## Instructions for the task
Below is a listing. Write out exactly its lines between the one holding "Tüm Kategoriler" and the one holding "agradável, combinando natureza, cultura", inclusive.

Supplied data Block Start

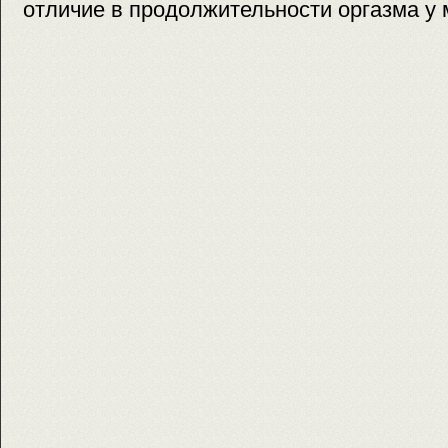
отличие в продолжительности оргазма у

Supplied data Block End
Supplied data Block Start

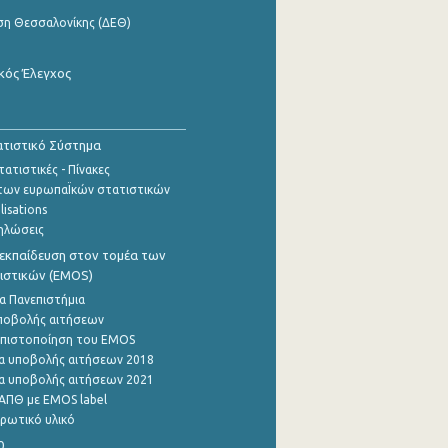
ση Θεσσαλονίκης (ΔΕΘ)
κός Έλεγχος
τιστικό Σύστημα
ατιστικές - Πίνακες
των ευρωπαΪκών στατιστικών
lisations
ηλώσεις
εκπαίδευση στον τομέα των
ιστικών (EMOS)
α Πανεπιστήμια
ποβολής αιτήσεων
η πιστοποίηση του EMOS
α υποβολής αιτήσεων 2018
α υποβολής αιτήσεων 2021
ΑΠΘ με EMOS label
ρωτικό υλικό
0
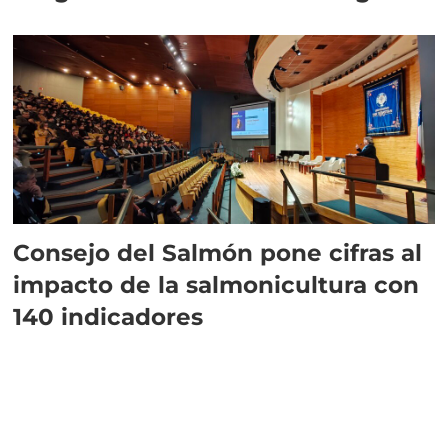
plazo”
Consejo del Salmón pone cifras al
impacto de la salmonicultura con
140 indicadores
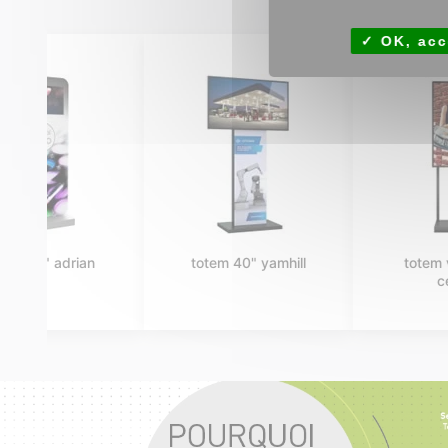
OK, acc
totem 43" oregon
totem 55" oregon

Supplied data Block End
Supplied data Block Start

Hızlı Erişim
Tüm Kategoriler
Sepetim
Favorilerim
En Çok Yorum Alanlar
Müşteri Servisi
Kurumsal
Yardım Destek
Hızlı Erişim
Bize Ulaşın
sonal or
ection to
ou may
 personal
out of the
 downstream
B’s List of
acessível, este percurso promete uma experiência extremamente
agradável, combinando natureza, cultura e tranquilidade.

Supplied data Block End

## Response to the task
Tüm Kategoriler
Sepetim
Favorilerim
En Çok Yorum Alanlar
Müşteri Servisi
Kurumsal
Yardım Destek
Hızlı Erişim
Bize Ulaşın
sonal or
ection to
ou may
 personal
out of the
 downstream
B’s List of
acessível, este percurso promete uma experiência extremamente
agradável, combinando natureza, cultura e tranquilidade.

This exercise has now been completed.